Qatar’s ruler landed in Saudi Arabia on Tuesday to a warm embrace from host Crown Prince Mohammed bin Salman, hours after their nations re-established travel ties and eased a longstanding regional dispute.
Qatari Emir Sheikh Tamim bin Hamad Al Thani attended the Gulf Cooperation Council (GCC) summit for the first time since a 2017 row that cut trade, travel and diplomatic ties with Saudi Arabia, the United Arab Emirates, Bahrain and Egypt.
The visit came after Saudi Arabia reopened its airspace and land and sea borders to Qatar on Monday, a leap toward relaxing the divisions that had complicated US efforts to isolate Iran amid heightened tensions. Many outstanding issues that led to the rift remain unresolved, however.
Prince Mohammed, Saudi Arabia’s de facto ruler, met Sheikh Tamim at the airport in the northwestern town of Al Ula, wearing a formal black and gold robe.

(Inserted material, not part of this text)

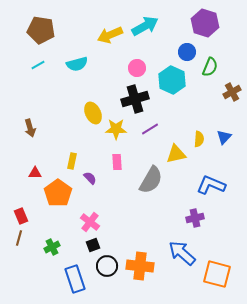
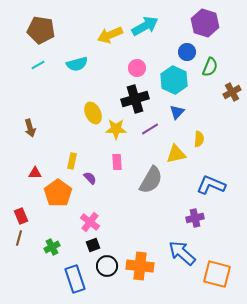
cyan hexagon: moved 2 px right
blue triangle: moved 47 px left, 25 px up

The men – who were both wearing masks – hugged, after a moment of hesitation when Qatar’s emir greeted the prince simply by putting his hand on his own heart. It was the only physical contact as other leaders tried to maintain social distance.
The summit represented a breakthrough, but it’s unclear how far the reconciliation will go – and to what extent the UAE and Bahrain could follow suit. While disputes within the six-member GCC had arisen in the course of its four decades, the 2017 split cut deepest. The GCC comprises Bahrain, Qatar, Oman, Saudi Arabia, Kuwait and the UAE.

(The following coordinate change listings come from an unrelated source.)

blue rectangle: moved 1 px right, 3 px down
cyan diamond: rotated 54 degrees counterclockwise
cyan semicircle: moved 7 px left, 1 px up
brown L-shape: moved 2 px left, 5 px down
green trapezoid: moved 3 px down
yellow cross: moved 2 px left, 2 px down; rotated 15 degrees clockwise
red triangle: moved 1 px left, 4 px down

“The Gulf summit will formally end the Gulf rift and usher in some form of soft détente,” said Ayham Kamel, head of Middle East and North Africa at the Eurasia Group consultancy. “However, the fundamental issues that led initially to the dispute were only partially resolved, and the trust deficit between the Gulf leaders will not be healed immediately.”
During Tuesday’s gathering, held in a mirrored concert hall in the desert, the leaders of each country’s delegation were shown signing a document that Prince Mohammed said confirmed Gulf solidarity and stability.
UAE Minister of State for Foreign Affairs Anwar Gargash wrote on Twitter that a “shining new page” was beginning, and Prince Mohammed said “courageous steps” were being taken. They didn’t immediately disclose what the statement contained.
Meanwhile, Egypt agreed in principle to open its airspace for Qatari planes and will do so if unspecified conditions are met, Saudi-backed Al Arabiya TV reported. Egypt’s government didn’t immediately respond to requests for comment. The Egyptian president didn’t attend the summit, sending his foreign minister instead.
Jared Kushner, U.S. President Donald Trump’s son-in-law and senior adviser, travelled to Saudi Arabia to witness the signing.
The partial resolution was pushed through as Trump prepares to leave office and his successor, Joe Biden, vows to renew diplomacy with Iran, Saudi Arabia’s regional rival and a foe to most Gulf states. It is timely – on Monday Iran seized a South Korea-flagged tanker and announced it would ramp up its nuclear enrichment activities.
The wider economic and financial implications will be felt particularly in Qatar, the world’s largest exporter of LNG. The country’s main equities benchmark rose the most in the Middle East on Tuesday.
It’s also good news for Qatar Airways, which had to abandon plans to add new routes and make lengthy diversions when barred from Saudi airspace. If the UAE and Bahrain follow its peers, the carrier could slash its fuel bill and resume flights to the four Arab nations, which included up to 52 daily trips before the rift.
Qatar had increasingly turned to Iran and Turkey – another regional rival of Saudi Arabia and the UAE – for support, relying on Iranian airspace for overflights. That troubled the Trump administration, which had initially backed the boycott, as it sought to expand its offensive to weaken Iran.
Even so, economists say trade is unlikely to return to its former levels. In the year before the split, Qatar’s total trade with the kingdom stood at around $1.7 billion, according to Bloomberg data. Qatar’s total trade with the UAE was $3.5 billion.
What Bloomberg Economics Says
“Qatar had to change its trade routes. Goods from the UAE and Saudi Arabia, which were among the most important sources of imports, were replaced by other countries like India, Turkey and Oman. The easing of the rift is unlikely to restore the old trade relationships soon, at least not fully.”
— Ziad Daoud, chief emerging-markets economist
Political wounds could linger as well. The boycotting nations accused Doha of meddling in their internal affairs, supporting hardline Islamist groups and building ties with Iran. Qatar denied the charges. The dispute stretched beyond the region, with countries lining up on opposite sides of conflicts and geopolitical squabbles in the wider Middle East and in Africa.